▸ Problem description: Omit every picture, then return the listing verbatim.

▸ Dataset extract:

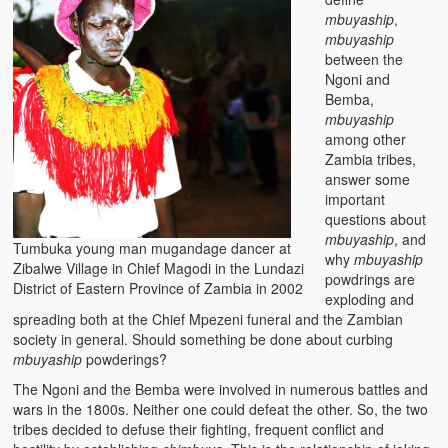
mbuyaship
,
mbuyaship
between the
Ngoni and
Bemba,
mbuyaship
among other
Zambia tribes,
answer some
important
questions about
mbuyaship
, and
Tumbuka young man mugandage dancer at
why
mbuyaship
Zibalwe Village in Chief Magodi in the Lundazi
powdrings are
District of Eastern Province of Zambia in 2002
exploding and
spreading both at the Chief Mpezeni funeral and the Zambian
society in general. Should something be done about curbing
mbuyaship
powderings?
The Ngoni and the Bemba were involved in numerous battles and
wars in the 1800s. Neither one could defeat the other. So, the two
tribes decided to defuse their fighting, frequent conflict and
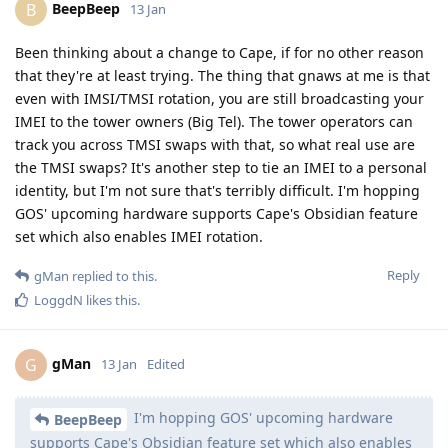
BeepBeep
B
13 Jan
Been thinking about a change to Cape, if for no other reason
that they're at least trying. The thing that gnaws at me is that
even with IMSI/TMSI rotation, you are still broadcasting your
IMEI to the tower owners (Big Tel). The tower operators can
track you across TMSI swaps with that, so what real use are
the TMSI swaps? It's another step to tie an IMEI to a personal
identity, but I'm not sure that's terribly difficult. I'm hopping
GOS' upcoming hardware supports Cape's Obsidian feature
set which also enables IMEI rotation.
Reply
gMan
replied to this.
LoggdN
likes this
.
gMan
G
13 Jan
Edited
I'm hopping GOS' upcoming hardware
BeepBeep
supports Cape's Obsidian feature set which also enables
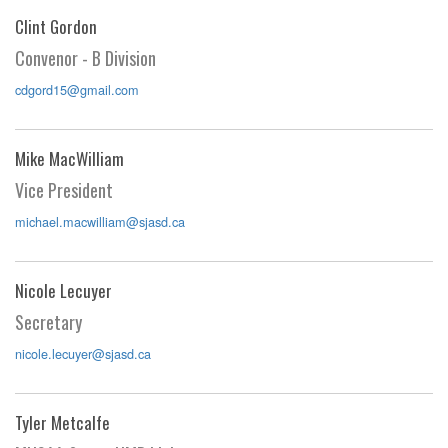
Clint Gordon
Convenor - B Division
cdgord15@gmail.com
Mike MacWilliam
Vice President
michael.macwilliam@sjasd.ca
Nicole Lecuyer
Secretary
nicole.lecuyer@sjasd.ca
Tyler Metcalfe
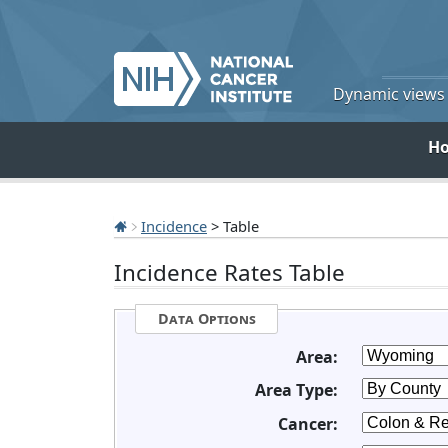
Dynamic views o
H
Incidence
> Table
Incidence Rates Table
Data Options
Area:
Area Type:
Cancer:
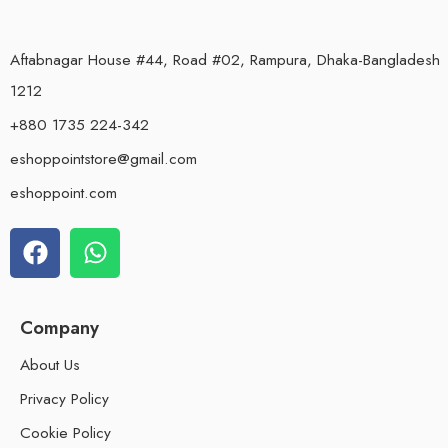
Aftabnagar House #44, Road #02, Rampura, Dhaka-Bangladesh
1212
+880 1735 224-342
eshoppointstore@gmail.com
eshoppoint.com
Company
About Us
Privacy Policy
Cookie Policy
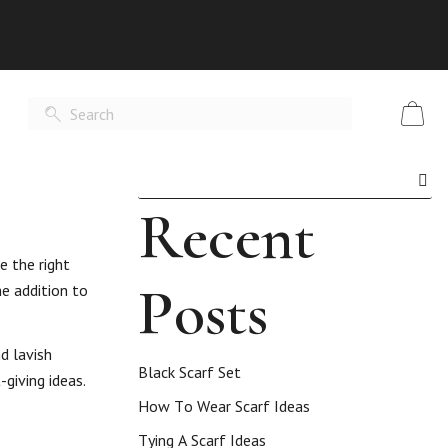
Recent
e the right
Posts
e addition to
d lavish
Black Scarf Set
giving ideas.
How To Wear Scarf Ideas
Tying A Scarf Ideas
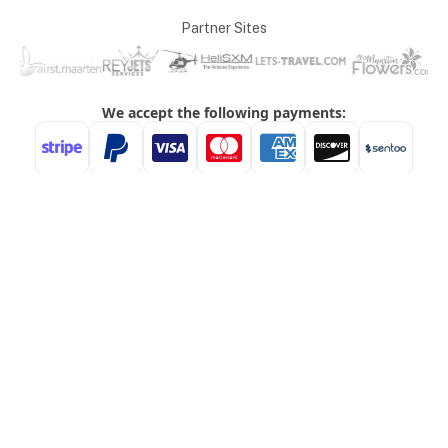
Partner Sites
ABOUT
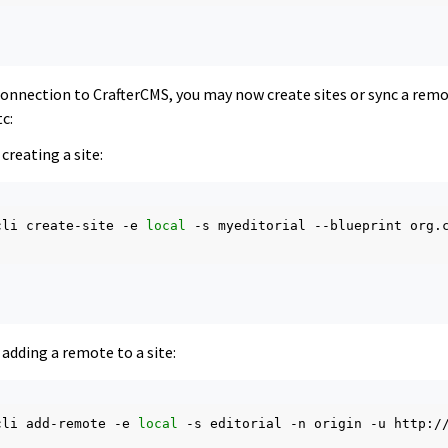
 connection to CrafterCMS, you may now create sites or sync a rem
c:
creating a site:
cli
create-site
-e
local
-s
myeditorial
--blueprint
org.
adding a remote to a site:
cli
add-remote
-e
local
-s
editorial
-n
origin
-u
http:/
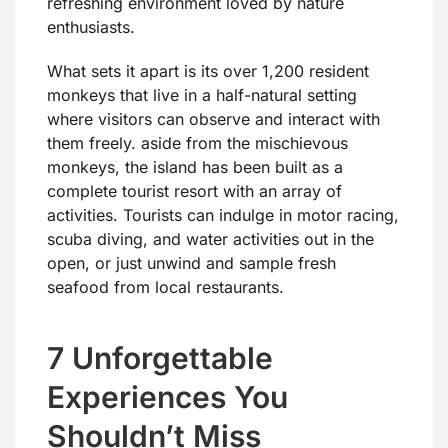
refreshing environment loved by nature
enthusiasts.
What sets it apart is its over 1,200 resident
monkeys that live in a half-natural setting
where visitors can observe and interact with
them freely. aside from the mischievous
monkeys, the island has been built as a
complete tourist resort with an array of
activities. Tourists can indulge in motor racing,
scuba diving, and water activities out in the
open, or just unwind and sample fresh
seafood from local restaurants.
7 Unforgettable
Experiences You
Shouldn’t Miss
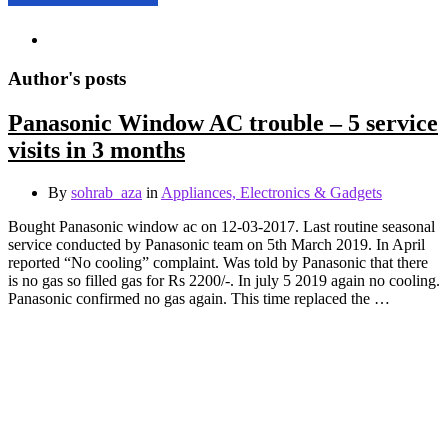
Author's posts
Panasonic Window AC trouble – 5 service
visits in 3 months
By
sohrab_aza
in
Appliances, Electronics & Gadgets
Bought Panasonic window ac on 12-03-2017. Last routine seasonal
service conducted by Panasonic team on 5th March 2019. In April
reported “No cooling” complaint. Was told by Panasonic that there
is no gas so filled gas for Rs 2200/-. In july 5 2019 again no cooling.
Panasonic confirmed no gas again. This time replaced the …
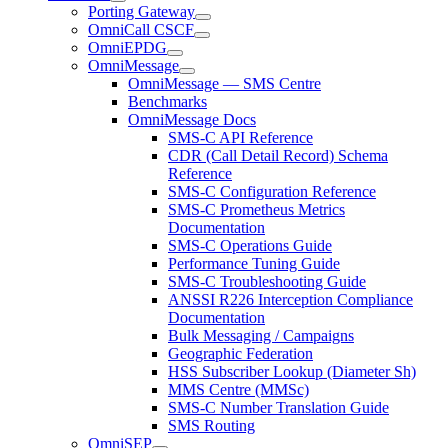
Porting Gateway
OmniCall CSCF
OmniEPDG
OmniMessage
OmniMessage — SMS Centre
Benchmarks
OmniMessage Docs
SMS-C API Reference
CDR (Call Detail Record) Schema
Reference
SMS-C Configuration Reference
SMS-C Prometheus Metrics
Documentation
SMS-C Operations Guide
Performance Tuning Guide
SMS-C Troubleshooting Guide
ANSSI R226 Interception Compliance
Documentation
Bulk Messaging / Campaigns
Geographic Federation
HSS Subscriber Lookup (Diameter Sh)
MMS Centre (MMSc)
SMS-C Number Translation Guide
SMS Routing
OmniSEP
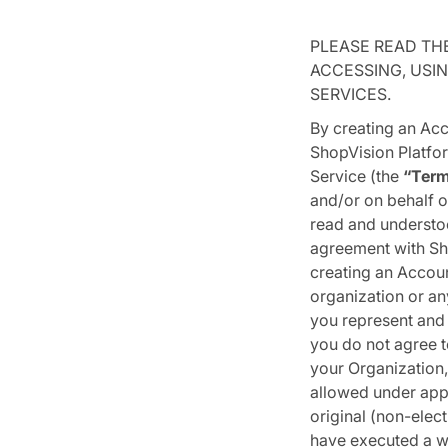
PLEASE READ TH
ACCESSING, USIN
SERVICES.
By creating an Acc
ShopVision Platfor
Service (the
“Ter
and/or on behalf o
read and understoo
agreement with Sh
creating an Accoun
organization or any
you represent and 
you do not agree t
your Organization,
allowed under appl
original (non-elect
have executed a wr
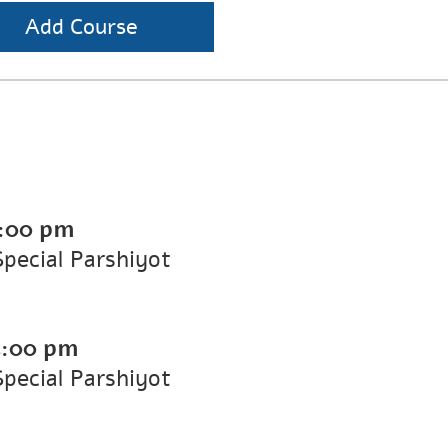
Add Course
:00 pm
Special Parshiyot
5:00 pm
Special Parshiyot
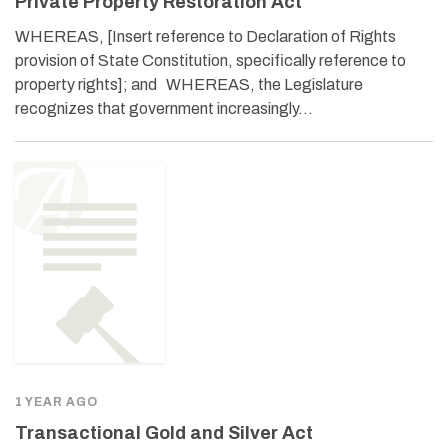
Private Property Restoration Act
WHEREAS, [Insert reference to Declaration of Rights
provision of State Constitution, specifically reference to
property rights]; and WHEREAS, the Legislature
recognizes that government increasingly…
1 YEAR AGO
Transactional Gold and Silver Act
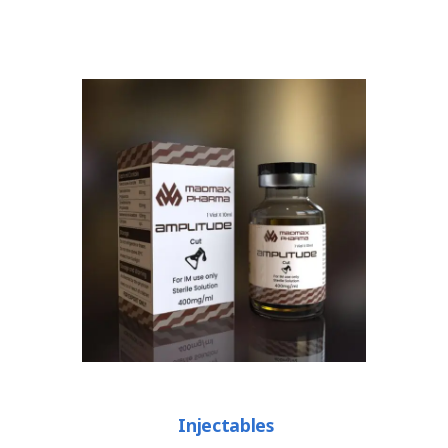
Injectables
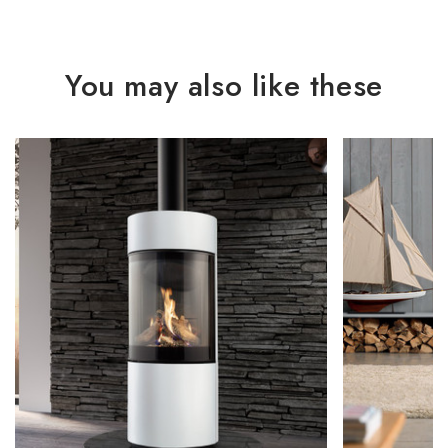
You may also like these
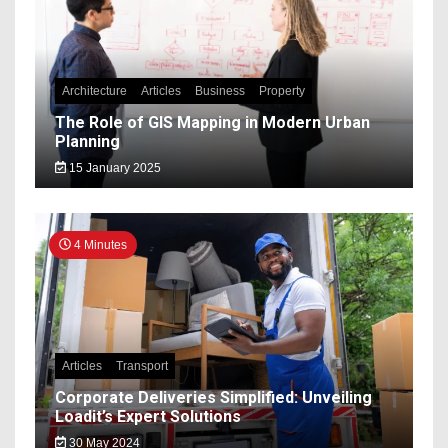
Architecture
Articles
Business
Property
The Role of GIS Mapping in Modern Urban
Planning
15 January 2025
4 Minutes
Articles
Transport
Corporate Deliveries Simplified: Unveiling
Loadit’s Expert Solutions
30 May 2024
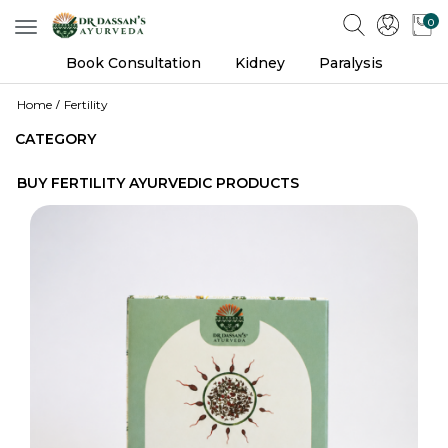
0
Toggle
navigation
Book Consultation
Kidney
Paralysis
Home
Fertility
CATEGORY
BUY FERTILITY AYURVEDIC PRODUCTS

▸ Task response:
mbuyaship
,
mbuyaship
between the
Ngoni and
Bemba,
mbuyaship
among other
Zambia tribes,
answer some
important
questions about
mbuyaship
, and
Tumbuka young man mugandage dancer at
why
mbuyaship
Zibalwe Village in Chief Magodi in the Lundazi
powdrings are
District of Eastern Province of Zambia in 2002
exploding and
spreading both at the Chief Mpezeni funeral and the Zambian
society in general. Should something be done about curbing
mbuyaship
powderings?
The Ngoni and the Bemba were involved in numerous battles and
wars in the 1800s. Neither one could defeat the other. So, the two
tribes decided to defuse their fighting, frequent conflict and
BeepBeep
B
13 Jan
Been thinking about a change to Cape, if for no other reason
that they're at least trying. The thing that gnaws at me is that
even with IMSI/TMSI rotation, you are still broadcasting your
IMEI to the tower owners (Big Tel). The tower operators can
track you across TMSI swaps with that, so what real use are
the TMSI swaps? It's another step to tie an IMEI to a personal
identity, but I'm not sure that's terribly difficult. I'm hopping
GOS' upcoming hardware supports Cape's Obsidian feature
set which also enables IMEI rotation.
Reply
gMan
replied to this.
LoggdN
likes this
.
gMan
G
13 Jan
Edited
I'm hopping GOS' upcoming hardware
BeepBeep
supports Cape's Obsidian feature set which also enables
Clint Gordon
Convenor - B Division
cdgord15@gmail.com
Mike MacWilliam
Vice President
michael.macwilliam@sjasd.ca
Nicole Lecuyer
Secretary
nicole.lecuyer@sjasd.ca
Tyler Metcalfe
Dynamic views o
H
Incidence
> Table
Incidence Rates Table
Data Options
Area:
Area Type:
Cancer:
Aftabnagar House #44, Road #02, Rampura, Dhaka-Bangladesh
1212
+880 1735 224-342
eshoppointstore@gmail.com
eshoppoint.com
Company
About Us
Privacy Policy
Cookie Policy
Recent
e the right
Posts
e addition to
d lavish
Black Scarf Set
giving ideas.
How To Wear Scarf Ideas
Tying A Scarf Ideas
Partner Sites
ABOUT
 connection to CrafterCMS, you may now create sites or sync a rem
c:
creating a site:
cli
create-site
-e
local
-s
myeditorial
--blueprint
org.
adding a remote to a site:
cli
add-remote
-e
local
-s
editorial
-n
origin
-u
http:/
refreshing environment loved by nature
enthusiasts.
What sets it apart is its over 1,200 resident
monkeys that live in a half-natural setting
where visitors can observe and interact with
them freely. aside from the mischievous
monkeys, the island has been built as a
complete tourist resort with an array of
activities. Tourists can indulge in motor racing,
scuba diving, and water activities out in the
open, or just unwind and sample fresh
seafood from local restaurants.
7 Unforgettable
Experiences You
Shouldn’t Miss
Author's posts
Panasonic Window AC trouble – 5 service
visits in 3 months
By
sohrab_aza
in
Appliances, Electronics & Gadgets
Bought Panasonic window ac on 12-03-2017. Last routine seasonal
service conducted by Panasonic team on 5th March 2019. In April
reported “No cooling” complaint. Was told by Panasonic that there
is no gas so filled gas for Rs 2200/-. In july 5 2019 again no cooling.
Panasonic confirmed no gas again. This time replaced the …
Porting Gateway
OmniCall CSCF
OmniEPDG
OmniMessage
OmniMessage — SMS Centre
Benchmarks
OmniMessage Docs
SMS-C API Reference
CDR (Call Detail Record) Schema
Reference
SMS-C Configuration Reference
SMS-C Prometheus Metrics
Documentation
SMS-C Operations Guide
Performance Tuning Guide
SMS-C Troubleshooting Guide
ANSSI R226 Interception Compliance
Documentation
Bulk Messaging / Campaigns
Geographic Federation
HSS Subscriber Lookup (Diameter Sh)
MMS Centre (MMSc)
SMS-C Number Translation Guide
SMS Routing
OmniSEP
PLEASE READ TH
ACCESSING, USIN
SERVICES.
By creating an Acc
ShopVision Platfor
Service (the
“Ter
and/or on behalf o
read and understoo
agreement with Sh
creating an Accoun
organization or any
you represent and 
you do not agree t
your Organization,
allowed under appl
original (non-elect
have executed a wr
Add Course
:00 pm
Special Parshiyot
5:00 pm
Special Parshiyot
Private Property Restoration Act
WHEREAS, [Insert reference to Declaration of Rights
provision of State Constitution, specifically reference to
property rights]; and WHEREAS, the Legislature
recognizes that government increasingly…
1 YEAR AGO
Transactional Gold and Silver Act
Injectables
You may also like these
Architecture
Articles
Business
Property
The Role of GIS Mapping in Modern Urban
Planning
15 January 2025
4 Minutes
Articles
Transport
Corporate Deliveries Simplified: Unveiling
Loadit’s Expert Solutions
30 May 2024
0
Toggle
navigation
Book Consultation
Kidney
Paralysis
Home
Fertility
CATEGORY
BUY FERTILITY AYURVEDIC PRODUCTS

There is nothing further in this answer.